_msearch
is an Elasticsearch API. What Kibana is doing when it calls this is form a bunch of requests, pass them to Elasticsearch, and render the results into visualizations. There is almost no work that the Kibana server does when this happens, so giving more CPU or RAM to Kibana won't help.
There are a few things that could potentially lead to this:
- Network slowness between ES and Kibana, or the Kibana server and the client browser. This seems most likely to me because of the huge gap between query duration and request duration.
- I suppose if you have saved searches in your dashboard, and the documents have a large number of fields, you might be running into this issue: [Discover] Discover times out when there's a lot of fields (b/c of highlight) · Issue #12131 · elastic/kibana · GitHub (related Discuss issue: Kibana very slow)

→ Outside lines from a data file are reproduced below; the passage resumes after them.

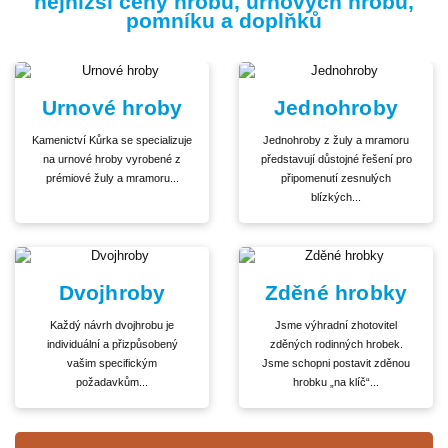
nejnižší ceny hrobů, urnových hrobů,
pomníku a doplňků
Urnové hroby
Jednohroby
Kamenictví Kůrka se specializuje
Jednohroby z žuly a mramoru
na urnové hroby vyrobené z
představují důstojné řešení pro
prémiové žuly a mramoru...
připomenutí zesnulých
blízkých...
Dvojhroby
Zděné hrobky
Každý návrh dvojhrobu je
Jsme výhradní zhotovitel
individuální a přizpůsobený
zděných rodinných hrobek.
vašim specifickým
Jsme schopni postavit zděnou
požadavkům...
hrobku „na klíč“...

When you're looking at "query duration," what this should mean is looking at the "took" times for each result in the _msearch
. Then I assume that "request duration" is the round-trip time for the _msearch
, which you can find in the browser's dev tools. Here is an example measurement:
The took
times total up to 19479ms.
When we look at the timing for this request, it turns out to be 11.57 seconds.
How can the request time be less than the total took times? The answer is because ES processes queries in the _msearch
in parallel, so what we're primarily worried about is the timing for the one that took the longest, which for me is 11.37 seconds. That isn't too far away from the 11.57 seconds of the total request. Even though average took time is 2.1 seconds, the request waits on the full payload, so average took time isn't very useful.
If you could share some information like this in this thread, it would be really helpful to understand better what kind of problem we're facing.